Continuing the discussion from The Good, The Bad, The Ugly - State of Dgraph:
And maybe having more normalized triples might help with a query planner. And let me try to explain this again…
S-P-O is how types and every kind of values works.
_:foo1 <dgraph.type> "Foo" .
_:foo1 <dgraph.type> "Base" .
_:bar1 <dgraph.type> "Bar" .
_:bar1 <dgraph.type> "Base" .
_:foo1 <Base.name> "Baz" .
_:bar1 <Base.name> "Baz" .
_:foo1 <Foo.bars> _:bar1 .
_:bar1 <Bar.foos> _:foo1 .
Ok, this is basically data at the rawest level besides looking at the badger posting lists for:
# GraphQL Schema
interface Base {
id: ID!
name: String @search
}
type Foo implements Base {
bars: [Bar] @hasInverse(field: "foos")
}
type Bar implements Base {
foos: [Foo] @hasInverse(field: "bars")
}
# DQL Generated Schema (not including dgraph.*)
type Base {
Base.name
}
type Foo {
Foo.bars
}
type Bar {
Bar.foos
}
Base.name: string @index(term) .
Foo.bars: [uid] .
Bar.foos: [uid] .
# GraphQL Mutation
mutation {
addFoo(
input: [{
name: "Baz"
bars: [{
name: "Baz"
}]
}]
) { numUids }
}
But you see here how there is now multiple values stored for the same type string:
_:foo1 <dgraph.type> "Base" .
_:bar1 <dgraph.type> "Base" .
If you needed to update this type name to a new name, you would have to update for this very small dataset two values.
And in the same way multiple of the same “Baz” string stored:
_:foo1 <Base.name> "Baz" .
_:bar1 <Base.name> "Baz" .
If you needed to know all of the nodes having this same value, you would have to find this value twice. Or if you wanted to update this value for both nodes at once, you would have to update two distinct values.

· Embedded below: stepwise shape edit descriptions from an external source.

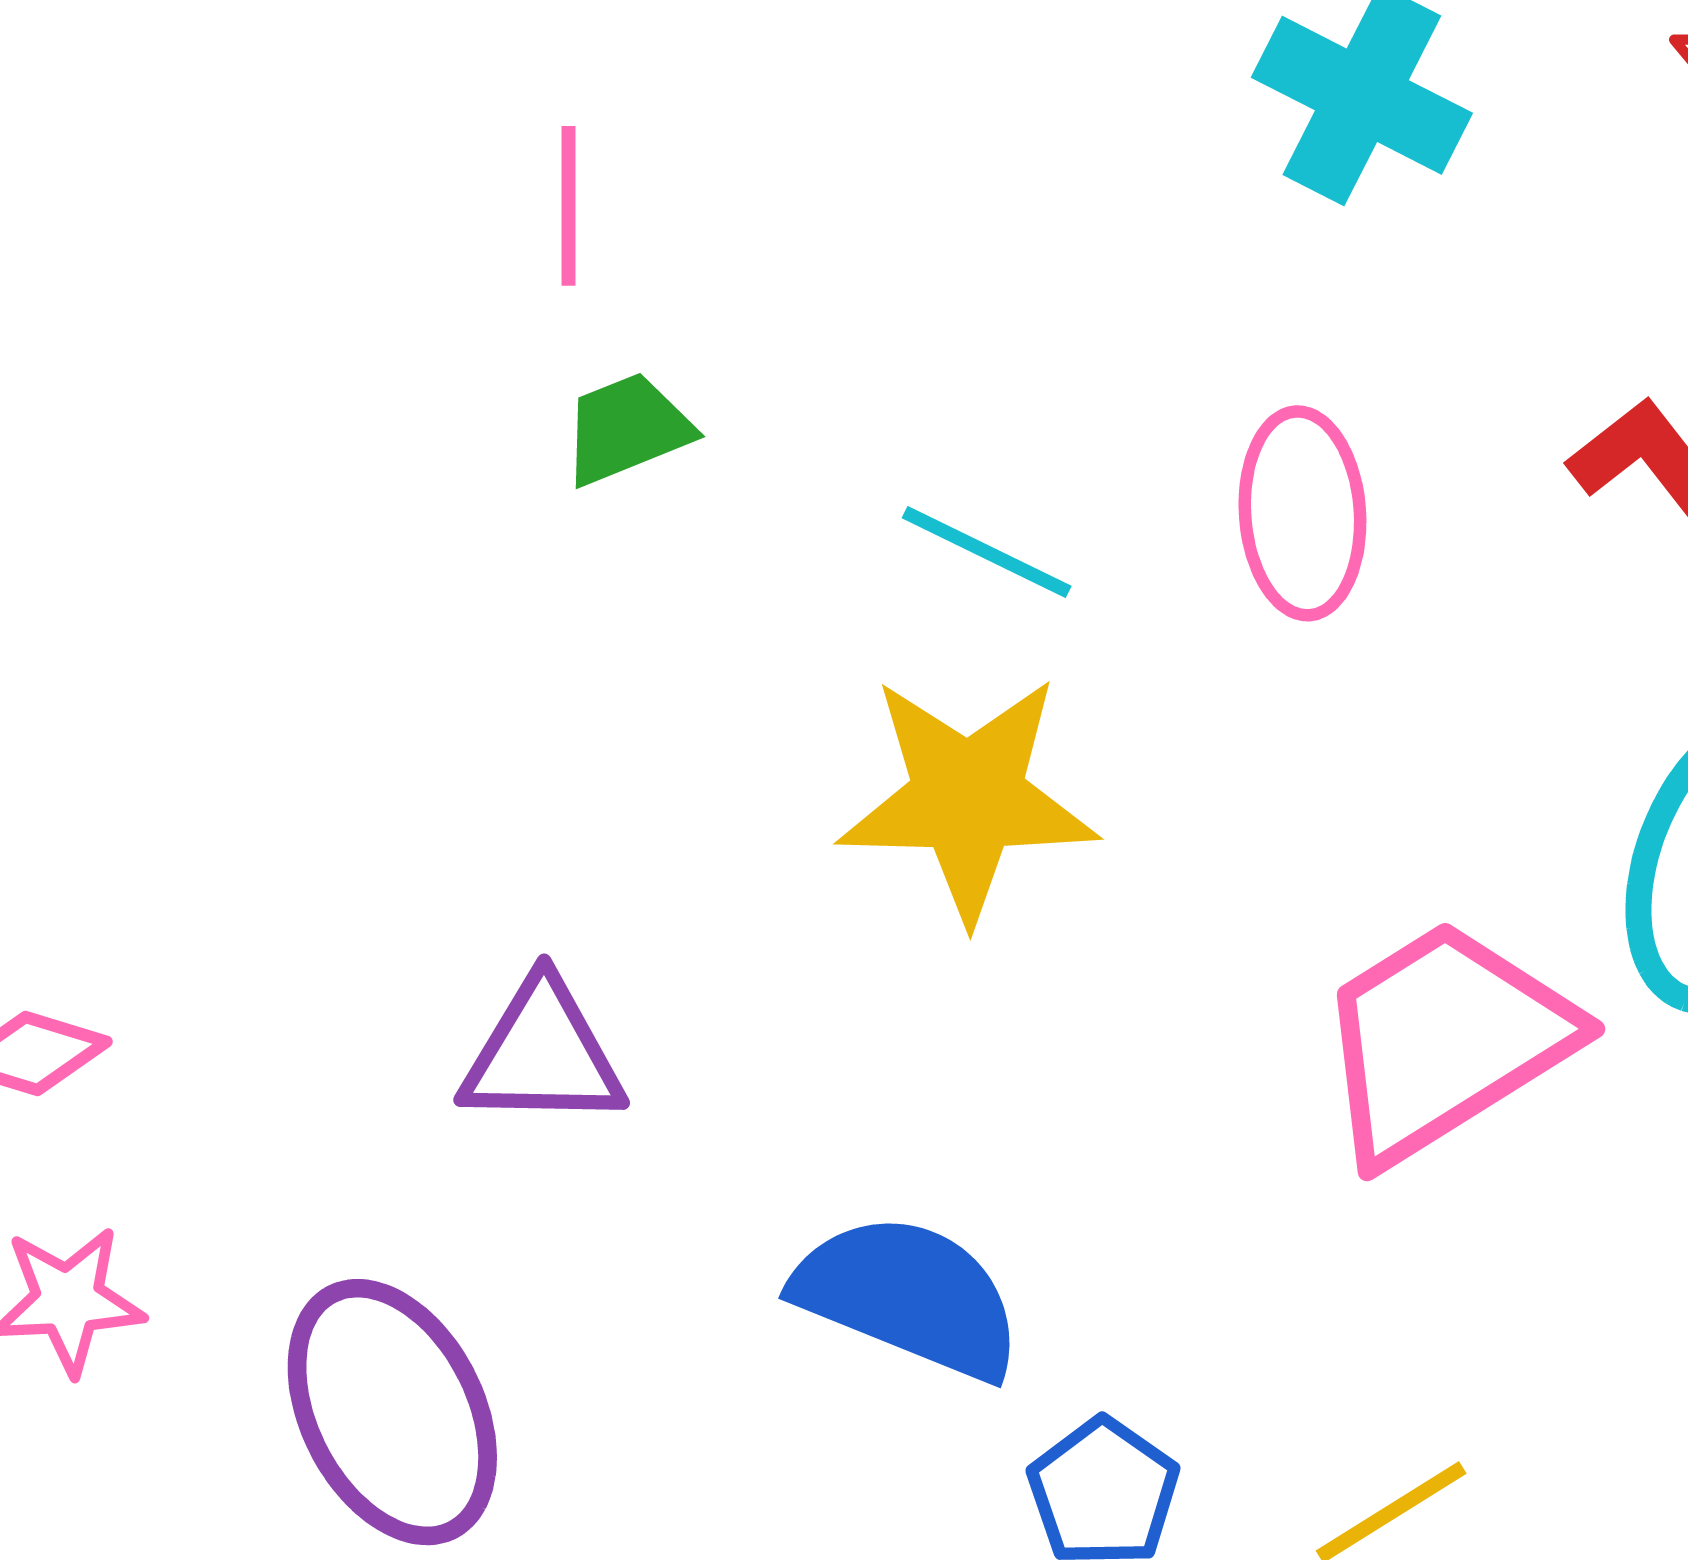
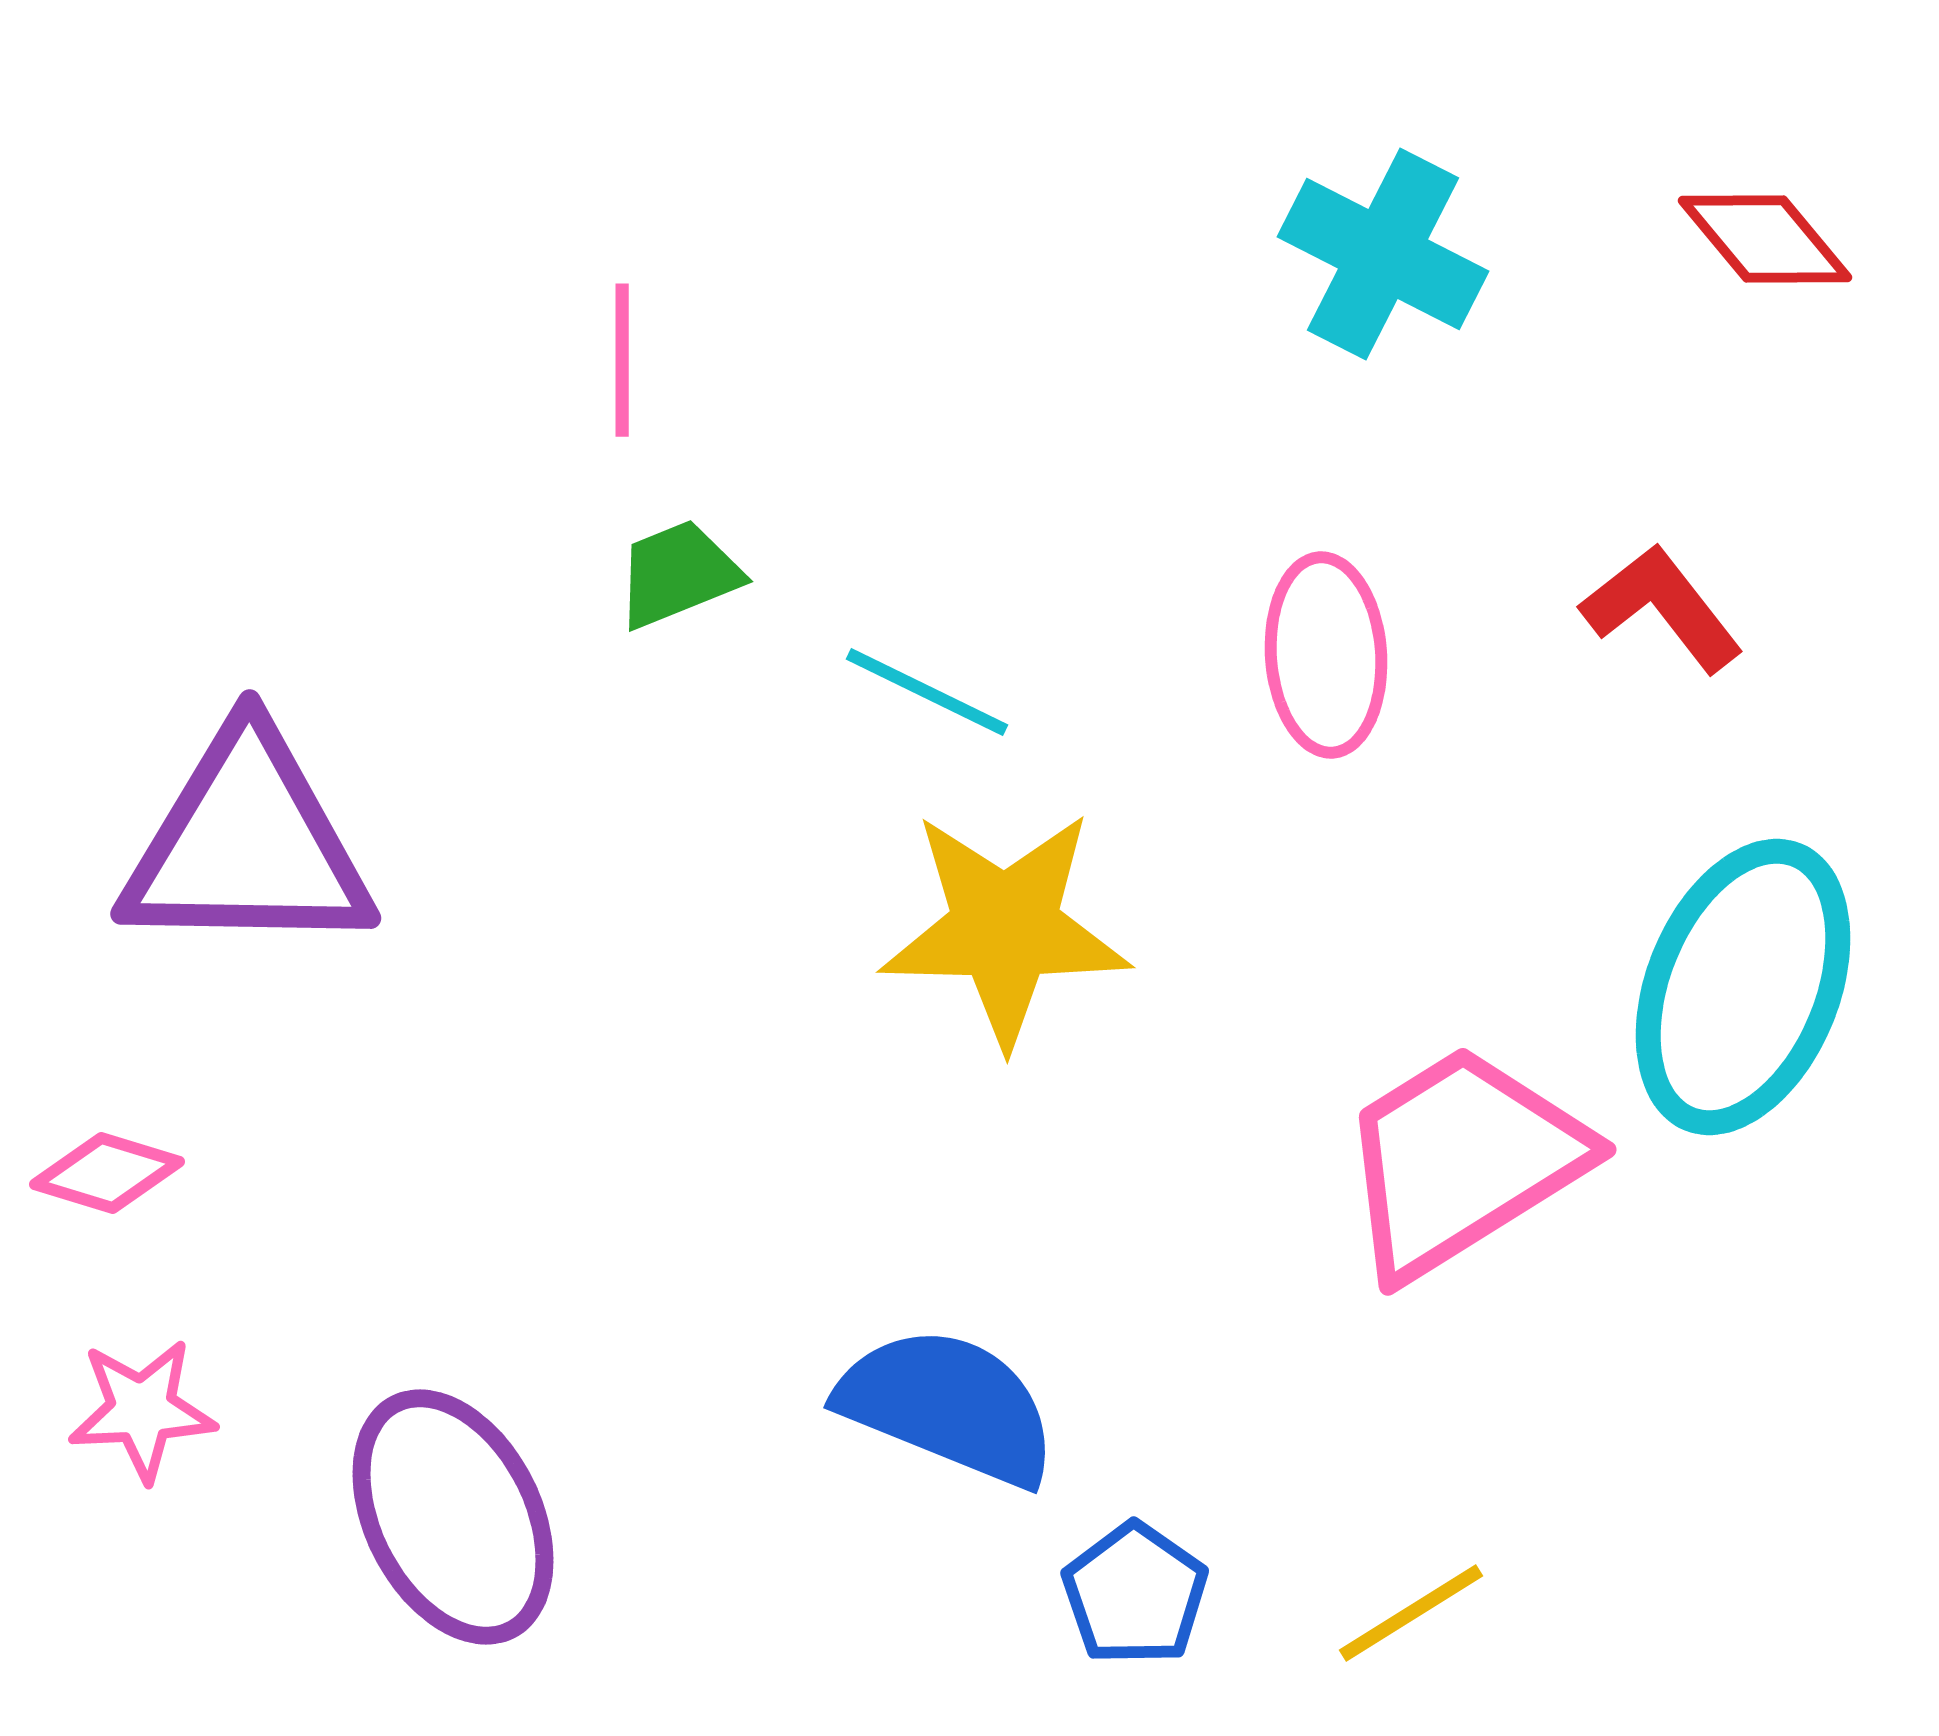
cyan line: (987, 552) -> (927, 692), moved
purple triangle: (542, 1054) -> (247, 844), moved, size x1.6

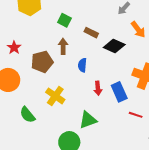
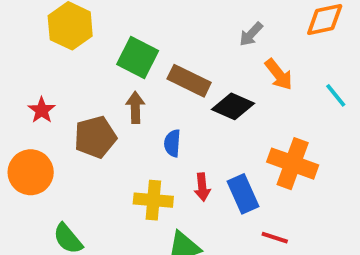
green square: (64, 20) -> (138, 57), size x1.5
brown rectangle: (91, 33) -> (189, 81), size x1.5
yellow cross: (55, 96) -> (153, 200), moved, turned -30

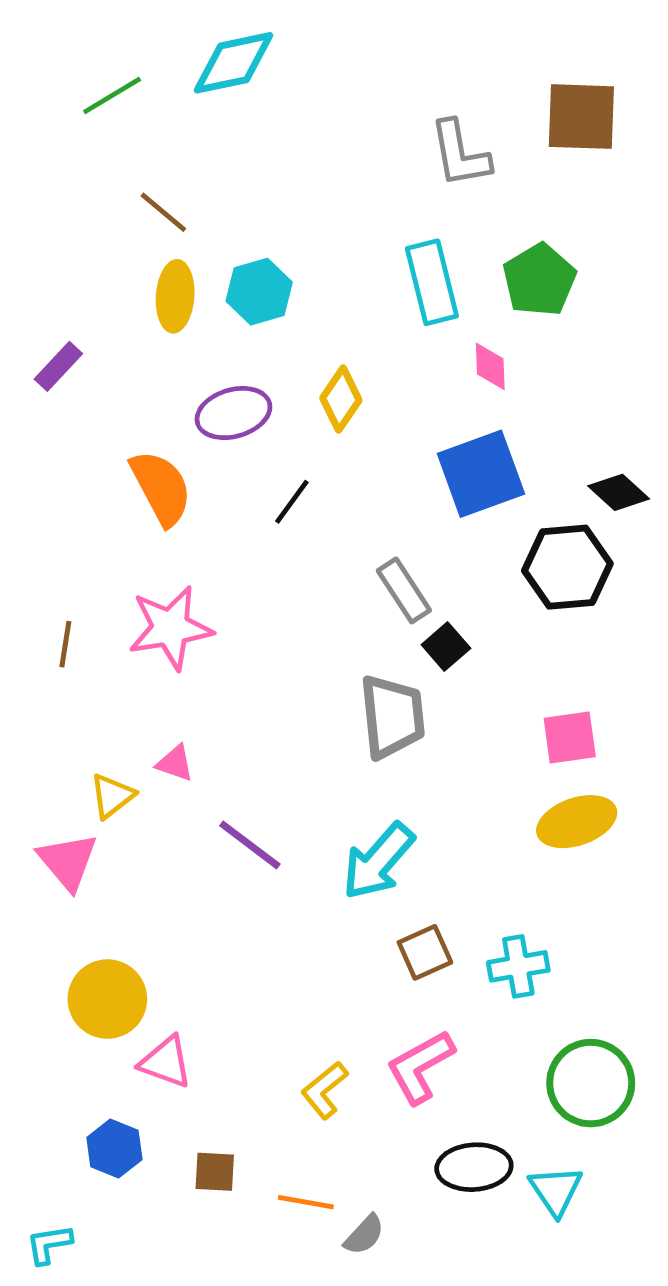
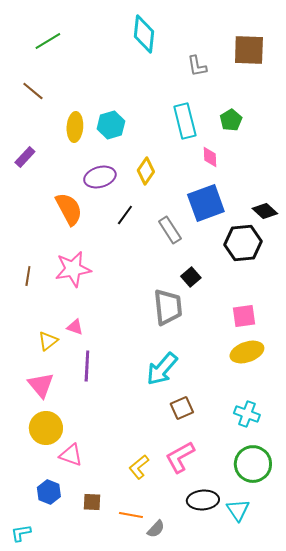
cyan diamond: (233, 63) -> (144, 34), moved, turned -72
gray L-shape: (460, 154) -> (197, 66), size x0.7
brown line: (163, 212) -> (33, 91), moved
green pentagon: (539, 280) -> (231, 120), size x0.7
gray rectangle: (404, 590) -> (170, 230), moved
purple line: (250, 845) -> (87, 366), moved, turned 56
pink triangle: (68, 861) -> (41, 385), moved
cyan cross: (518, 966) -> (247, 414), moved, turned 30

What if (learning from typeDB) it would convert to an even lower level of triples (making up some new predicate names here):
_:foo <schema.types> "Foo" .
_:bar <schema.types> "Bar" .
_:base <schema.types> "Base" .
_:foo1 <dgraph.type> _:foo .
_:foo <dgraph.nodes> _:foo1 .
_:foo1 <dgraph.type> _:base .
_:base <dgraph.nodes> _:foo1 .
_:bar1 <dgraph.type> _:bar .
_:bar <dgraph.nodes> _:bar1 .
_:bar1 <dgraph.type> _:base .
_:base <dgraph.nodes> _:bar1 .
_:baz <dgraph.values> "Baz" .
_:foo1 <Base.name> _:baz .
_:baz <dgraph.valueUsedBy> _:foo1 .
_:bar1 <Base.name> _:baz .
_:baz <dgraph.valueUsedBy> _:bar1 .
_:foo1 <Foo.bars> _:bar1 .
_:bar1 <Bar.foos> _:foo1 .
This would be equivalent to a 2NF for triplet store now. There is only one type of the string “Base” and changing a type name would simply be changing a single value in the database. Values are only stored once so that they can be quickly searched backwards traversing to every node that uses that value, etc.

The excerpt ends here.